EXERCISE REQUIREMENTS - Write out the stretch of lines below that begins at the line with "wymienionych poniżej." and ends at the line with "Schulungen Qualitätsmanagement", including both, exactly as given and nothing more.

[DATA EXTRACTS]

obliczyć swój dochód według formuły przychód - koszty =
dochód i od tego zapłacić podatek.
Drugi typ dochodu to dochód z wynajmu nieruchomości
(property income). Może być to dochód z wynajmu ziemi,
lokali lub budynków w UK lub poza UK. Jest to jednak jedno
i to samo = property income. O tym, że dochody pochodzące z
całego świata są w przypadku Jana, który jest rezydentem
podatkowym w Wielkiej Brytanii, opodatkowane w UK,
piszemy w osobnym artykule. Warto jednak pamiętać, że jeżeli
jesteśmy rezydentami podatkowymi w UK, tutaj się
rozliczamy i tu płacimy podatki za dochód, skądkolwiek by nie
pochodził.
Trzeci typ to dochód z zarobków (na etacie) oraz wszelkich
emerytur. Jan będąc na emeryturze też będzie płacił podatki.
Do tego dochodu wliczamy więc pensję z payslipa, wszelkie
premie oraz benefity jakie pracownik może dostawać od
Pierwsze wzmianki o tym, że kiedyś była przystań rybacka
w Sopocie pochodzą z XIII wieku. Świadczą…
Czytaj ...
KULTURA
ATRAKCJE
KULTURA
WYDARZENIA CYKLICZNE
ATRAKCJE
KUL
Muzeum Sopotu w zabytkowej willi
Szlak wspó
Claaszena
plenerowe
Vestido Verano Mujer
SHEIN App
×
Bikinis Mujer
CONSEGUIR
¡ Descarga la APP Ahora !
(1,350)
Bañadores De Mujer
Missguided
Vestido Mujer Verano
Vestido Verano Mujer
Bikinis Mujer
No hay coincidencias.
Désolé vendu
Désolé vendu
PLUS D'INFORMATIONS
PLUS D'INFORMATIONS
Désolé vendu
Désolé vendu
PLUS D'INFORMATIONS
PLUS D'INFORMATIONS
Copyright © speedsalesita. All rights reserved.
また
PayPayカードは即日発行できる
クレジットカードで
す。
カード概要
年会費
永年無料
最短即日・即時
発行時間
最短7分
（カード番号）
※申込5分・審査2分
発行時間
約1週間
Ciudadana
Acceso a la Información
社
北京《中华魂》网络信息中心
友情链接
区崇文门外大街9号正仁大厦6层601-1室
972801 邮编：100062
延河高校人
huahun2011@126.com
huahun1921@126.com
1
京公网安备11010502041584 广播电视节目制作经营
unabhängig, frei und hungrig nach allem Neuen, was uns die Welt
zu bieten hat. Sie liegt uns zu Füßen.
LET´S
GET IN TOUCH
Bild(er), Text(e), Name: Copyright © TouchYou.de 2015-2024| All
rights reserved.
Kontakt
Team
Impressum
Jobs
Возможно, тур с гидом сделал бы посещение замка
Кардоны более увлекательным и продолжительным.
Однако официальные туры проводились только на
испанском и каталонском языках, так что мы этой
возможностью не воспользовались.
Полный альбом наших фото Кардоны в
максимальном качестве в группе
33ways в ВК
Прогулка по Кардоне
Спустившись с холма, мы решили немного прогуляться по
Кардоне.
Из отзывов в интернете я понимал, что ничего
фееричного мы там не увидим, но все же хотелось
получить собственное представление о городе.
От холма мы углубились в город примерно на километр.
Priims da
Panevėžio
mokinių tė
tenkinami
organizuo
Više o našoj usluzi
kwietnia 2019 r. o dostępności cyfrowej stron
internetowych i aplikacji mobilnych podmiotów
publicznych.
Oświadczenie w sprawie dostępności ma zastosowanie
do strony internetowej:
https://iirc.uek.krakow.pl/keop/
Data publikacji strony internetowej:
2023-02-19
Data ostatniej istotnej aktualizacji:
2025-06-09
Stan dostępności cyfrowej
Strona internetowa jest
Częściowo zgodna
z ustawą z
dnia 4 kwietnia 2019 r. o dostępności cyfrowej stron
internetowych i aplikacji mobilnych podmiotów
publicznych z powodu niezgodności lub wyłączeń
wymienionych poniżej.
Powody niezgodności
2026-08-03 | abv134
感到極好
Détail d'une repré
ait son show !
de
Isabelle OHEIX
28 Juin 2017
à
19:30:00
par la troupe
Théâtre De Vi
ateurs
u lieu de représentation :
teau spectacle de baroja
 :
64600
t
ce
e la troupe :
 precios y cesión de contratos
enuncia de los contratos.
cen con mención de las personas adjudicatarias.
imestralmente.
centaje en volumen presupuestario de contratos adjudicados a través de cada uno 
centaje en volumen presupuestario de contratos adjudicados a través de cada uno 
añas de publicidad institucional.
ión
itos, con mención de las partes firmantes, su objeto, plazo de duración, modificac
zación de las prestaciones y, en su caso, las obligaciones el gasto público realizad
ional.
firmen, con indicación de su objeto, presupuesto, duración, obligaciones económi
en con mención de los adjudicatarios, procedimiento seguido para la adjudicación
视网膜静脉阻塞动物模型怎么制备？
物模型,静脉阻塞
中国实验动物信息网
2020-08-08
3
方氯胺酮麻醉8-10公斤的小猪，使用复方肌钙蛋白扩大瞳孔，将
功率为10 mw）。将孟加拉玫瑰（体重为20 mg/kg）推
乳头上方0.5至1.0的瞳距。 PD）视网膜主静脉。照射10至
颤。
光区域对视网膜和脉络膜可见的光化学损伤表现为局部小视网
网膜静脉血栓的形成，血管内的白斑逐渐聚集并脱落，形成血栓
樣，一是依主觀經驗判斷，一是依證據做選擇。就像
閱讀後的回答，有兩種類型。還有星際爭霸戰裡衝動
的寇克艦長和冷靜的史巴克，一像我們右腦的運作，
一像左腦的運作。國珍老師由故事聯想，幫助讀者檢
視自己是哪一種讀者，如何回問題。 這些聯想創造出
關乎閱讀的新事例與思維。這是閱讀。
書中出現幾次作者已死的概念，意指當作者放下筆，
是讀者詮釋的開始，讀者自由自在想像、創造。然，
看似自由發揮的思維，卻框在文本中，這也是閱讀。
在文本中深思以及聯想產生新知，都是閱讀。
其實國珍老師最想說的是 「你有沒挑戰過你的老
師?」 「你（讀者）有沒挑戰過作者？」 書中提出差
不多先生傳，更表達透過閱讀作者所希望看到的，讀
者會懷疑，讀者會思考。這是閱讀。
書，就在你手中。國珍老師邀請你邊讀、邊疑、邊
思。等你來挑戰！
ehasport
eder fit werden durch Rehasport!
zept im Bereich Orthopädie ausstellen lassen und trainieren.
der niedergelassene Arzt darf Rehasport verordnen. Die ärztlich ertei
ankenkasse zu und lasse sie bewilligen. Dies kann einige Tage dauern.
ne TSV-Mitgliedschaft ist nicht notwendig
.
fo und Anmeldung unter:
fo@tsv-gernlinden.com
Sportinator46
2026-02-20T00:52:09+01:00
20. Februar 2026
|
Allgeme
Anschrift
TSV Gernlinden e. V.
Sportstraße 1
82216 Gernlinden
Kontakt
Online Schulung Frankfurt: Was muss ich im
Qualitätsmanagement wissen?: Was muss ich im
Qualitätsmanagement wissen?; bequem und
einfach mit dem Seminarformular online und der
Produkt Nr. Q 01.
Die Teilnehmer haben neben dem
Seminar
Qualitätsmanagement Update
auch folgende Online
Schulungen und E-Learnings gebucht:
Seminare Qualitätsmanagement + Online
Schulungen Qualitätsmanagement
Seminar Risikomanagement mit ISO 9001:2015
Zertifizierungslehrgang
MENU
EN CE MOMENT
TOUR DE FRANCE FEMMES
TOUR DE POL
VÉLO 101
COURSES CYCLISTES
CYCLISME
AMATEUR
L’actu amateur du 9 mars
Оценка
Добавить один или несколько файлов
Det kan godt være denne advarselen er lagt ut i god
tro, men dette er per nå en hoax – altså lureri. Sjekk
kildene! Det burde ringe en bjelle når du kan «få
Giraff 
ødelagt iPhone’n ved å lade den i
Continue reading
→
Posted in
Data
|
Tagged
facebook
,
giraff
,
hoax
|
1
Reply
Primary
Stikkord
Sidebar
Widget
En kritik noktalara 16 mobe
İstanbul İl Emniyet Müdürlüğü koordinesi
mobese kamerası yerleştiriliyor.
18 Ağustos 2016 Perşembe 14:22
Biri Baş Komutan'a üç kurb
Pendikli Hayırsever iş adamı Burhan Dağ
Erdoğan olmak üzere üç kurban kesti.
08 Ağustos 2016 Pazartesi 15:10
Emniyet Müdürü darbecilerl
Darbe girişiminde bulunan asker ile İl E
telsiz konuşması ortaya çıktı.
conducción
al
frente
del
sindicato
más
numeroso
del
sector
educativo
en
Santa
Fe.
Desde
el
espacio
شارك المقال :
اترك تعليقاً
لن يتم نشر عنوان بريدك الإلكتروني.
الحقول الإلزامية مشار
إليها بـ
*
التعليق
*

[/DATA EXTRACTS]

EXERCISE SOLUTION -
wymienionych poniżej.
Powody niezgodności
2026-08-03 | abv134
感到極好
Détail d'une repré
ait son show !
de
Isabelle OHEIX
28 Juin 2017
à
19:30:00
par la troupe
Théâtre De Vi
ateurs
u lieu de représentation :
teau spectacle de baroja
 :
64600
t
ce
e la troupe :
 precios y cesión de contratos
enuncia de los contratos.
cen con mención de las personas adjudicatarias.
imestralmente.
centaje en volumen presupuestario de contratos adjudicados a través de cada uno 
centaje en volumen presupuestario de contratos adjudicados a través de cada uno 
añas de publicidad institucional.
ión
itos, con mención de las partes firmantes, su objeto, plazo de duración, modificac
zación de las prestaciones y, en su caso, las obligaciones el gasto público realizad
ional.
firmen, con indicación de su objeto, presupuesto, duración, obligaciones económi
en con mención de los adjudicatarios, procedimiento seguido para la adjudicación
视网膜静脉阻塞动物模型怎么制备？
物模型,静脉阻塞
中国实验动物信息网
2020-08-08
3
方氯胺酮麻醉8-10公斤的小猪，使用复方肌钙蛋白扩大瞳孔，将
功率为10 mw）。将孟加拉玫瑰（体重为20 mg/kg）推
乳头上方0.5至1.0的瞳距。 PD）视网膜主静脉。照射10至
颤。
光区域对视网膜和脉络膜可见的光化学损伤表现为局部小视网
网膜静脉血栓的形成，血管内的白斑逐渐聚集并脱落，形成血栓
樣，一是依主觀經驗判斷，一是依證據做選擇。就像
閱讀後的回答，有兩種類型。還有星際爭霸戰裡衝動
的寇克艦長和冷靜的史巴克，一像我們右腦的運作，
一像左腦的運作。國珍老師由故事聯想，幫助讀者檢
視自己是哪一種讀者，如何回問題。 這些聯想創造出
關乎閱讀的新事例與思維。這是閱讀。
書中出現幾次作者已死的概念，意指當作者放下筆，
是讀者詮釋的開始，讀者自由自在想像、創造。然，
看似自由發揮的思維，卻框在文本中，這也是閱讀。
在文本中深思以及聯想產生新知，都是閱讀。
其實國珍老師最想說的是 「你有沒挑戰過你的老
師?」 「你（讀者）有沒挑戰過作者？」 書中提出差
不多先生傳，更表達透過閱讀作者所希望看到的，讀
者會懷疑，讀者會思考。這是閱讀。
書，就在你手中。國珍老師邀請你邊讀、邊疑、邊
思。等你來挑戰！
ehasport
eder fit werden durch Rehasport!
zept im Bereich Orthopädie ausstellen lassen und trainieren.
der niedergelassene Arzt darf Rehasport verordnen. Die ärztlich ertei
ankenkasse zu und lasse sie bewilligen. Dies kann einige Tage dauern.
ne TSV-Mitgliedschaft ist nicht notwendig
.
fo und Anmeldung unter:
fo@tsv-gernlinden.com
Sportinator46
2026-02-20T00:52:09+01:00
20. Februar 2026
|
Allgeme
Anschrift
TSV Gernlinden e. V.
Sportstraße 1
82216 Gernlinden
Kontakt
Online Schulung Frankfurt: Was muss ich im
Qualitätsmanagement wissen?: Was muss ich im
Qualitätsmanagement wissen?; bequem und
einfach mit dem Seminarformular online und der
Produkt Nr. Q 01.
Die Teilnehmer haben neben dem
Seminar
Qualitätsmanagement Update
auch folgende Online
Schulungen und E-Learnings gebucht:
Seminare Qualitätsmanagement + Online
Schulungen Qualitätsmanagement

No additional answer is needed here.